Requirements before you begin

Before starting this tutorial, make sure you have the following:

  • Basic familiarity with Terraform is helpful, but not required.

  • A code editor, like Visual Studio Code, optionally with a Terraform extension installed.

  • Ensure Terraform is installed on your machine.

  • Airbyte credentials:

    • Cloud: An API application in Airbyte, your client ID, and your client secret.

    • Self-Managed: Your username and password, and if you're running locally, your server URL (usually http://localhost:8000/api/public/v1/).

    • Your workspace ID. To get your workspace ID, open your workspace in Airbyte, then copy the ID from the URL. It looks like this: 039da657-f061-493e-a836-9bce86bc5e35.

  • Source and destination credentials. This tutorial uses Stripe and BigQuery, but you can substitute any other connector. Consult the documentation for those connectors to ensure you have what you need to connect.

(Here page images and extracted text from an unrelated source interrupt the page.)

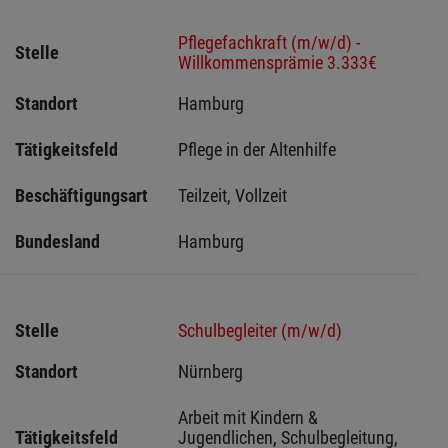
Pflegefachkraft (m/w/d) -
Stelle
Willkommensprämie 3.333€
Standort
Hamburg 
Tätigkeitsfeld
Pflege in der Altenhilfe
Beschäftigungsart
Teilzeit, Vollzeit
Bundesland
Hamburg
Stelle
Schulbegleiter (m/w/d)
Standort
Nürnberg 
Arbeit mit Kindern & 
Tätigkeitsfeld
Jugendlichen, Schulbegleitung, 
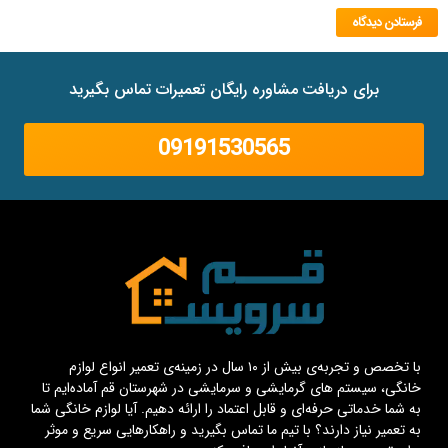
برای دریافت مشاوره رایگان تعمیرات تماس بگیرید
09191530565
با تخصص و تجربه‌ی بیش از ۱۰ سال در زمینه‌ی تعمیر انواع لوازم
خانگی، سیستم های گرمایشی و سرمایشی در شهرستان قم آماده‌ایم تا
به شما خدماتی حرفه‌ای و قابل اعتماد را ارائه دهیم. آیا لوازم خانگی شما
به تعمیر نیاز دارند؟ با تیم ما تماس بگیرید و راهکارهایی سریع و موثر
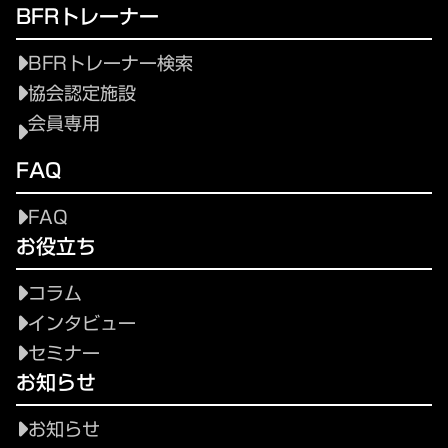
BFRトレーナー
BFRトレーナー検索
協会認定施設
会員専用
FAQ
FAQ
お役立ち
コラム
インタビュー
セミナー
お知らせ
お知らせ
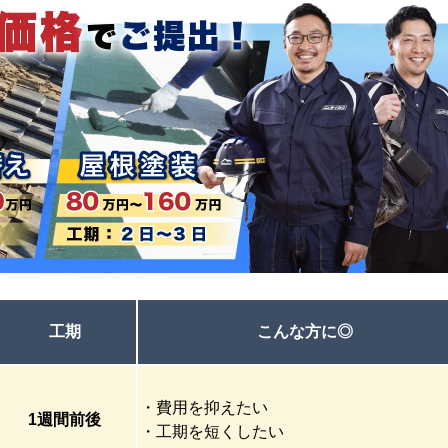
工期
こんな方に
◎
・費用を抑えたい
1週間
前後
・工期を短くしたい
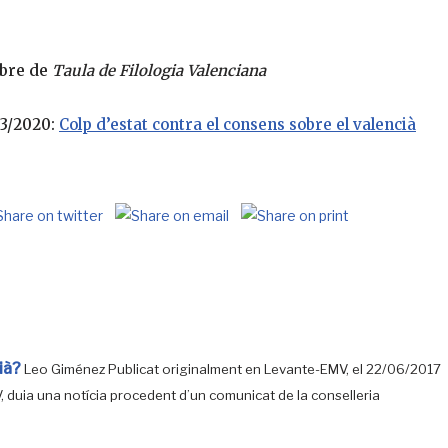
bre de
Taula de Filologia Valenciana
/03/2020:
Colp d’estat contra el consens sobre el valencià
ià?
Leo Giménez Publicat originalment en Levante-EMV, el 22/06/2017
, duia una notícia procedent d’un comunicat de la conselleria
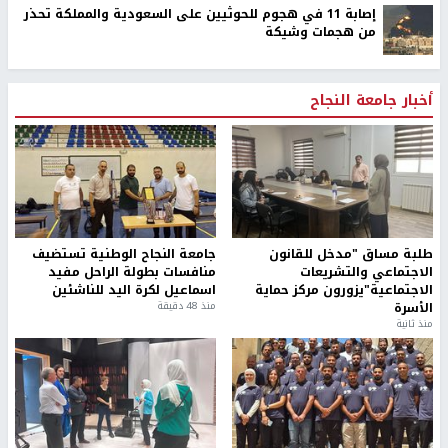
إصابة 11 في هجوم للحوثيين على السعودية والمملكة تحذر
من هجمات وشيكة
أخبار جامعة النجاح
طلبة مساق "مدخل للقانون
جامعة النجاح الوطنية تستضيف
الاجتماعي والتشريعات
منافسات بطولة الراحل مفيد
الاجتماعية"يزورون مركز حماية
اسماعيل لكرة اليد للناشئين
الأسرة
منذ 48 دقيقة
منذ ثانية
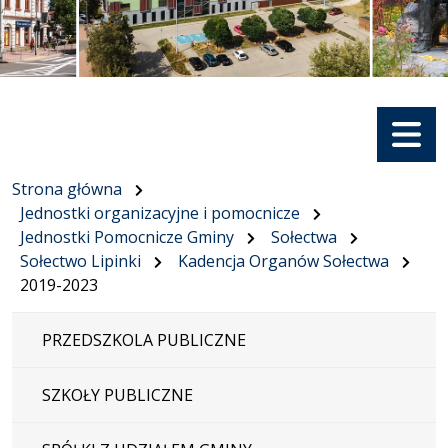
Menu
Strona główna
Jednostki organizacyjne i pomocnicze
Jednostki Pomocnicze Gminy
Sołectwa
Sołectwo Lipinki
Kadencja Organów Sołectwa
2019-2023
PRZEDSZKOLA PUBLICZNE
SZKOŁY PUBLICZNE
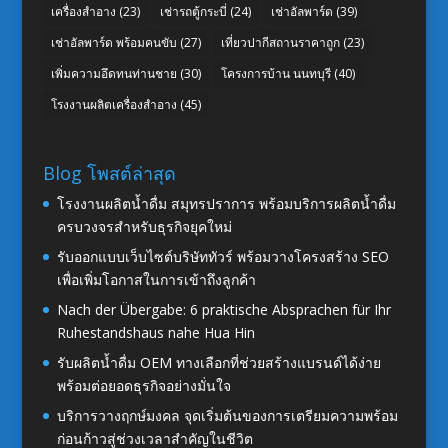
เครื่องสำอาง
(23)
เช่ารถตู้กระบี่
(24)
เช่าอัลพาร์ด
(39)
เช่าอัลพาร์ด พร้อมคนขับ
(27)
เที่ยวปากีสถานราคาถูก
(23)
เพิ่มความอึดทนท่านชาย
(30)
โครงการบ้าน นนทบุรี
(40)
โรงงานผลิตเครื่องสำอาง
(45)
Blog โพสต์ล่าสุด
โรงงานผลิตน้ำดื่ม สมุทรปราการ พร้อมบริการผลิตน้ำดื่ม
ครบวงจรสำหรับธุรกิจยุคใหม่
รับออกแบบเว็บไซต์บริษัททัวร์ พร้อมวางโครงสร้าง SEO
เพื่อเพิ่มโอกาสในการเข้าถึงลูกค้า
Nach der Übergabe: 6 praktische Absprachen für Ihr
Ruhestandshaus nahe Hua Hin
รับผลิตน้ำดื่ม OEM ทางเลือกที่ช่วยสร้างแบรนด์ได้ง่าย
พร้อมต่อยอดธุรกิจอย่างมั่นใจ
บริการวางฤกษ์มงคล จุดเริ่มต้นของการเตรียมความพร้อม
ก่อนก้าวสู่ช่วงเวลาสำคัญในชีวิต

Strongly typed versus weakly typed

The Airbyte provider offers two types of resources. There are benefits and drawbacks to both methods. Review this information before creating your sources and destinations.

Strongly typed configurations

Resources with strongly typed configurations have strict rules about how configuration attributes are written. If they're written incorrectly, these resources prevent terraform apply from running.

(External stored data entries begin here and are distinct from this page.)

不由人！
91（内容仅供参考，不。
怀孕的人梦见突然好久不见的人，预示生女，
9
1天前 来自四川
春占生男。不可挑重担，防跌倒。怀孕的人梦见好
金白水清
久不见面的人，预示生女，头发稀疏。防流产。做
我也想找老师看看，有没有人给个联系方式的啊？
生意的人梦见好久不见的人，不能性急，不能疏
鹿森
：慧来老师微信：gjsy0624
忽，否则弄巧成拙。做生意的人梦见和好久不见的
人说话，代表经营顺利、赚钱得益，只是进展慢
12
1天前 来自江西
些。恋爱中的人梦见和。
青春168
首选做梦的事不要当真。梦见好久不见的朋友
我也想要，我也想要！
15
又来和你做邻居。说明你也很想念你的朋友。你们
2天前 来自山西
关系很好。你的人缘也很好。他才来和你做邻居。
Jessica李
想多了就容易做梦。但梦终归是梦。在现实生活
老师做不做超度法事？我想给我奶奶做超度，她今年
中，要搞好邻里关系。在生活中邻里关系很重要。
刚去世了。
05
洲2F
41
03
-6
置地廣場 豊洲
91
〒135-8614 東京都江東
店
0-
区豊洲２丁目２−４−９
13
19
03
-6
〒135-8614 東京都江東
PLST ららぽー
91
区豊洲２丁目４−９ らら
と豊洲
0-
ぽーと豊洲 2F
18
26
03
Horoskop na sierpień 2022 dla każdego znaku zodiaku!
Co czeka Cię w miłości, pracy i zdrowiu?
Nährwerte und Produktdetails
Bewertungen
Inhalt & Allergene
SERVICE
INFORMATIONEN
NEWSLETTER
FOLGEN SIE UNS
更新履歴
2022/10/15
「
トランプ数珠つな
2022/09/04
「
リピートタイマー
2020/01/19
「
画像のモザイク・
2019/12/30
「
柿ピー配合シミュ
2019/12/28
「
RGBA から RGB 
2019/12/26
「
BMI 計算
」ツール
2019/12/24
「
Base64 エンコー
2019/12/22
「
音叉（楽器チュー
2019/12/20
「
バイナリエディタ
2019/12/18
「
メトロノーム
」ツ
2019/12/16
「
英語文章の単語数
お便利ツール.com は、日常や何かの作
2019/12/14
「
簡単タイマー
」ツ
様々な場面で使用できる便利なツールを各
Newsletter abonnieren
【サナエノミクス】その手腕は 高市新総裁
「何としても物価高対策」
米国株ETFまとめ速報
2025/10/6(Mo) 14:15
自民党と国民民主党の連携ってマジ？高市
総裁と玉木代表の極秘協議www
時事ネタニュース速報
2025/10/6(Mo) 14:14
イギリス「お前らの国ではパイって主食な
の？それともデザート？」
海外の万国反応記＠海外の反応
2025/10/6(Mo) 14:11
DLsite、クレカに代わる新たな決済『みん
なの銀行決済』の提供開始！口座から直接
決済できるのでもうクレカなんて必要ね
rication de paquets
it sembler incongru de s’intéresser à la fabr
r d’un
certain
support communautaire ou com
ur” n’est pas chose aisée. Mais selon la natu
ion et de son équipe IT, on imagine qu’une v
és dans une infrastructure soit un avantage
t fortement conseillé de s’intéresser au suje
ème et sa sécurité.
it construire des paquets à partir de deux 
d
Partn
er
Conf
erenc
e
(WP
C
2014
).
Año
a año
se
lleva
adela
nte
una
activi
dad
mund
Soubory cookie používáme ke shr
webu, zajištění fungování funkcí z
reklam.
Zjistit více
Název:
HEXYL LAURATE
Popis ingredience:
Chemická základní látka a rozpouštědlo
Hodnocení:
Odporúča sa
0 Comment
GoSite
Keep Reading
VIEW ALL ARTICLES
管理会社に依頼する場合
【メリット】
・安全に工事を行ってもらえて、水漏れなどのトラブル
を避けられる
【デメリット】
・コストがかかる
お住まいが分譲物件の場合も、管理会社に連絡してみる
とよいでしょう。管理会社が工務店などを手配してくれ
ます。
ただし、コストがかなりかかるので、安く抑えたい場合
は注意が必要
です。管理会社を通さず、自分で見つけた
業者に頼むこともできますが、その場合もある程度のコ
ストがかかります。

These resources depend on the underlying Airbyte connectors. Connectors are continually updated as third-party APIs change. This creates two primary points of failure for Terraform.

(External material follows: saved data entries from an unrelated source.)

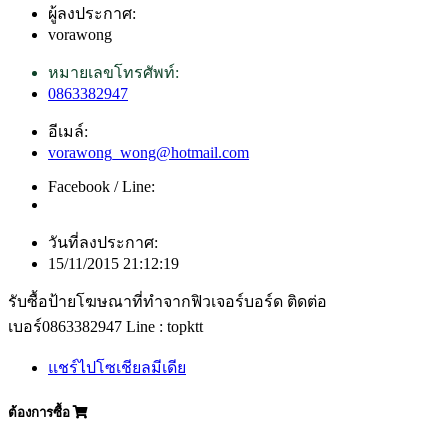
ผู้ลงประกาศ:
vorawong
หมายเลขโทรศัพท์:
0863382947
อีเมล์:
vorawong_wong@hotmail.com
Facebook / Line:
วันที่ลงประกาศ:
15/11/2015 21:12:19
รับซื้อป้ายโฆษณาที่ทำจากฟิวเจอร์บอร์ด ติดต่อ
เบอร์0863382947 Line : topktt
แชร์ไปโซเชียลมีเดีย
ต้องการซื้อ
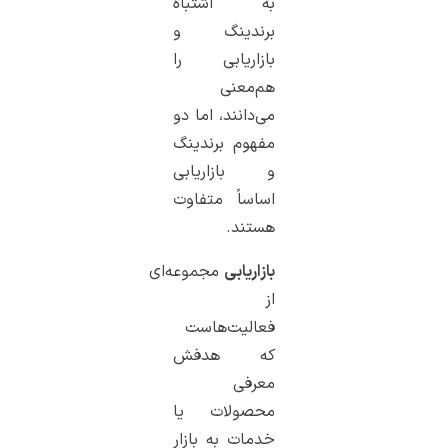
به اشتباه
برندینگ و
بازاریابی را
هم‌معنی
می‌دانند، اما دو
مفهوم برندینگ
و بازاریابی
اساساً متفاوت
هستند.
بازاریابی
مجموعه‌ای
از
فعالیت‌هاست
که هدفش
معرفی
محصولات یا
خدمات به بازار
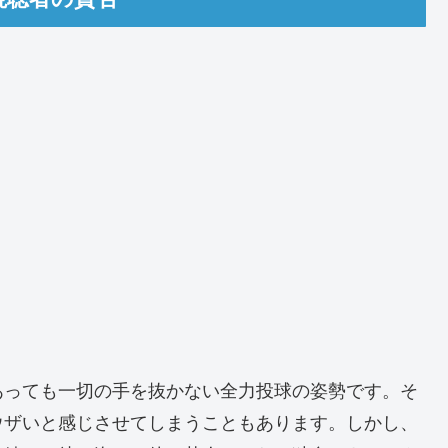
あっても一切の手を抜かない全力投球の姿勢です。そ
ウザいと感じさせてしまうこともあります。しかし、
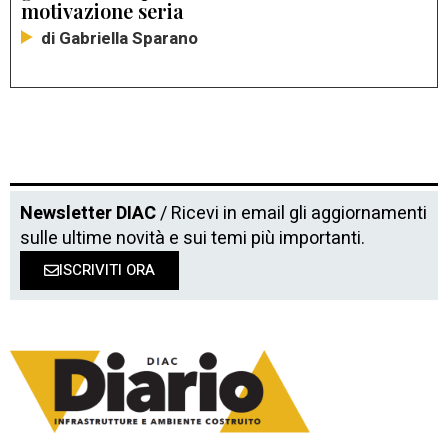
motivazione seria
di Gabriella Sparano
Newsletter DIAC
/ Ricevi in email gli aggiornamenti
sulle ultime novità e sui temi più importanti.
ISCRIVITI ORA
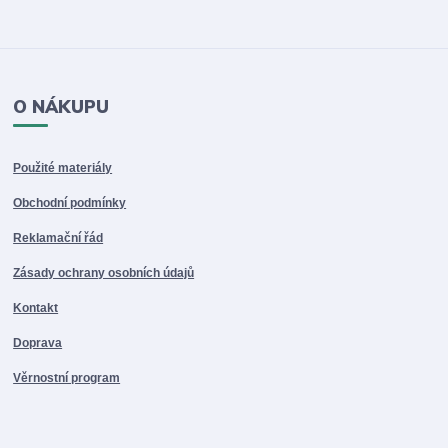
O NÁKUPU
Použité materiály
Obchodní podmínky
Reklamační řád
Zásady ochrany osobních údajů
Kontakt
Doprava
Věrnostní program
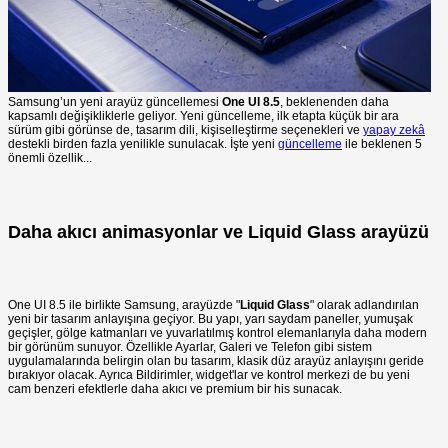
Samsung’un yeni arayüz güncellemesi
One UI 8.5
, beklenenden daha
kapsamlı değişikliklerle geliyor. Yeni güncelleme, ilk etapta küçük bir ara
sürüm gibi görünse de, tasarım dili, kişiselleştirme seçenekleri ve
yapay zekâ
destekli birden fazla yenilikle sunulacak. İşte yeni
güncelleme
ile beklenen 5
önemli özellik...
Daha akıcı animasyonlar ve Liquid Glass arayüzü
One UI 8.5 ile birlikte Samsung, arayüzde "
Liquid Glass
" olarak adlandırılan
yeni bir tasarım anlayışına geçiyor. Bu yapı, yarı saydam paneller, yumuşak
geçişler, gölge katmanları ve yuvarlatılmış kontrol elemanlarıyla daha modern
bir görünüm sunuyor. Özellikle Ayarlar, Galeri ve Telefon gibi sistem
uygulamalarında belirgin olan bu tasarım, klasik düz arayüz anlayışını geride
bırakıyor olacak. Ayrıca Bildirimler, widget'lar ve kontrol merkezi de bu yeni
cam benzeri efektlerle daha akıcı ve premium bir his sunacak.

  • You upgrade the Terraform provider version, and fetch a new version of the config block. However, you do not upgrade your version of the connector in your Airbyte instance. The setup now crashes because there is a mismatch between the Terraform provider and the connector itself.

  • The Terraform SDK is built at a given time. Then, the connector has a breaking change (for example, a third-party removes an API endpoint). You upgrade your connector, but now the Terraform provider hasn't been upgraded yet and doesn't work as expected.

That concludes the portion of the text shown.